Nicaragua

Nicaragua

Nicaragua

Félix Maradiaga

Félix Maradiaga

Félix Maradiaga

Academic, political activist, and human rights advocate

Academic, political activist, and human rights advocate

Academic, political activist, and human rights advocate

Nicaragua

Félix Maradiaga

Academic, political activist, and human rights advocate

“I will never stop longing for a country of tolerance and freedom, where everyone, regardless of our differences, can live together in peace.”

VITA

Félix Maradiaga is a Nicaraguan academic, political activist, and human rights advocate, dedicated to restoring democracy in his home country. He served as the youngest Secretary General of the Ministry of Defense from 2004 to 2006, before Daniel Ortega came to power. Previously, from 1997 to 2003, he led efforts to support ex-combatants and war victims in Nicaragua. After leaving government in 2006, he founded a center focused on non-violence and pro-democracy activism, which led to accusations by the Ortega regime of undermining government interests.

During the widespread protests against the Ortega regime in 2018, he survived two assassination attempts and faced numerous fabricated criminal charges. In 2021, Maradiaga announced his candidacy for the presidency in Nicaragua's general election but was arrested by the Ortega government in June of that year. He was detained under inhumane conditions, including prolonged solitary confinement, and sentenced to 13 years for alleged 'conspiracy to undermine national integrity'. He was released in 2023, stripped of his citizenship, and flown to the United States along with other political prisoners. Félix Maradiaga now serves as a university professor in the United States and as the president of the "Foundation for the Freedom of Nicaragua." He continues his tireless advocacy for the release of political prisoners in Nicaragua and the restoration of democracy in the country.

What do you want the world to know about Nicaragua today?

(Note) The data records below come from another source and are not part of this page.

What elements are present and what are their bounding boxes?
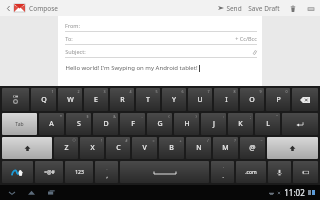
staticText: E xyxy=(94,95,98,105)
button[interactable]: U xyxy=(188,88,212,111)
staticText: I xyxy=(225,95,228,105)
staticText: A xyxy=(49,119,54,129)
button[interactable]: .com xyxy=(236,161,266,183)
button[interactable]: X xyxy=(80,137,104,159)
button[interactable]: Z xyxy=(54,137,78,159)
staticText: Q xyxy=(41,95,47,105)
button[interactable]: I xyxy=(214,88,238,111)
button[interactable]: Space xyxy=(120,161,209,183)
button[interactable]: Swype xyxy=(2,161,33,183)
staticText: ; xyxy=(250,114,251,119)
staticText: . xyxy=(222,173,224,179)
button[interactable]: M xyxy=(213,137,238,159)
staticText: W xyxy=(67,95,74,105)
staticText: Send xyxy=(226,4,242,13)
staticText: 8 xyxy=(233,89,236,94)
staticText: ! xyxy=(101,138,102,143)
staticText: From: xyxy=(65,22,80,29)
button[interactable]: @ xyxy=(240,137,265,159)
button[interactable]: Hide keyboard xyxy=(5,186,18,199)
staticText: T xyxy=(146,95,150,105)
staticText: , xyxy=(106,173,108,179)
button[interactable]: 123 xyxy=(65,161,93,183)
button[interactable]: Voice input xyxy=(268,161,291,183)
button[interactable]: Discard xyxy=(286,2,299,15)
button[interactable]: Tab xyxy=(2,113,37,135)
button[interactable]: E xyxy=(84,88,108,111)
staticText: Y xyxy=(172,95,176,105)
button[interactable]: T xyxy=(136,88,160,111)
staticText: - xyxy=(106,166,108,172)
button[interactable]: Voice xyxy=(2,88,29,111)
button[interactable]: From: xyxy=(65,22,257,32)
staticText: 7 xyxy=(207,89,210,94)
staticText: 0 xyxy=(285,89,288,94)
button[interactable]: Save Draft xyxy=(248,0,280,16)
staticText: # xyxy=(125,138,128,143)
button[interactable]: Home xyxy=(25,186,38,199)
staticText: Subject: xyxy=(65,48,86,55)
staticText: L xyxy=(266,119,270,129)
button[interactable]: P xyxy=(266,88,290,111)
button[interactable]: Send xyxy=(218,0,242,16)
button[interactable]: V xyxy=(132,137,157,159)
button[interactable]: More options xyxy=(304,2,317,15)
staticText: 4 xyxy=(129,89,132,94)
staticText: - xyxy=(141,114,143,119)
button[interactable]: Q xyxy=(31,88,56,111)
button[interactable]: H xyxy=(174,113,199,135)
button[interactable]: N xyxy=(186,137,211,159)
button[interactable]: A xyxy=(39,113,64,135)
button[interactable]: Recent apps xyxy=(45,186,58,199)
staticText: C xyxy=(116,143,121,153)
staticText: " xyxy=(276,114,278,119)
staticText: J xyxy=(213,119,215,129)
staticText: Tab xyxy=(15,121,24,128)
button[interactable]: =@# xyxy=(35,161,63,183)
staticText: M xyxy=(222,143,229,153)
staticText: $ xyxy=(86,114,89,119)
button[interactable]: G xyxy=(147,113,172,135)
staticText: Compose xyxy=(29,4,58,13)
button[interactable]: F xyxy=(120,113,145,135)
button[interactable]: Shift xyxy=(2,137,52,159)
button[interactable]: R xyxy=(110,88,134,111)
button[interactable]: L xyxy=(255,113,280,135)
button[interactable]: D xyxy=(93,113,118,135)
staticText: H xyxy=(184,119,190,129)
staticText: 3 xyxy=(103,89,106,94)
button[interactable]: Comma xyxy=(95,161,118,183)
staticText: / xyxy=(207,138,209,143)
button[interactable]: Subject: xyxy=(65,48,257,58)
staticText: : xyxy=(223,114,224,119)
button[interactable]: Y xyxy=(162,88,186,111)
button[interactable]: S xyxy=(66,113,91,135)
button[interactable]: K xyxy=(228,113,253,135)
staticText: 1 xyxy=(51,89,54,94)
staticText: 6 xyxy=(181,89,184,94)
button[interactable]: Period xyxy=(211,161,234,183)
staticText: B xyxy=(169,143,174,153)
button[interactable]: Shift xyxy=(267,137,318,159)
staticText: 2 xyxy=(77,89,80,94)
button[interactable]: Up xyxy=(3,3,13,13)
staticText: V xyxy=(142,143,147,153)
button[interactable]: J xyxy=(201,113,226,135)
staticText: ) xyxy=(195,114,197,119)
button[interactable]: B xyxy=(159,137,184,159)
button[interactable]: C xyxy=(106,137,130,159)
staticText: U xyxy=(197,95,203,105)
staticText: O xyxy=(249,95,255,105)
staticText: =@# xyxy=(44,169,55,176)
button[interactable]: W xyxy=(58,88,82,111)
staticText: X xyxy=(90,143,95,153)
button[interactable]: Enter xyxy=(282,113,318,135)
button[interactable]: Backspace xyxy=(292,88,318,111)
button[interactable]: Keyboard settings xyxy=(293,161,318,183)
staticText: = xyxy=(152,138,155,143)
staticText: N xyxy=(196,143,202,153)
staticText: F xyxy=(131,119,135,129)
staticText: 9 xyxy=(259,89,262,94)
button[interactable]: O xyxy=(240,88,264,111)
button[interactable]: To: xyxy=(65,35,257,45)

I want the world to know that, despite our elusive pursuit of freedom and democracy, we remain a nation that yearns for the opportunity to build a strong democracy. We have endured a civil war that left deep scars on our population, many of which have yet to heal, and we had a brief opportunity for democratic transition in 1990. However, Daniel Ortega of the Sandinistas returned to power in 2007 due to the erosion of the rule of law. With his return, Nicaraguans lost the modest but valuable progress we had achieved in democracy and human rights. Even so, I want the world to know that, despite Ortega's dictatorship and the fact that most opposition leaders are in exile, we continue to fight non-violently to reclaim our path toward democracy in Nicaragua.

You have called Nicaragua the North Korea of Central America.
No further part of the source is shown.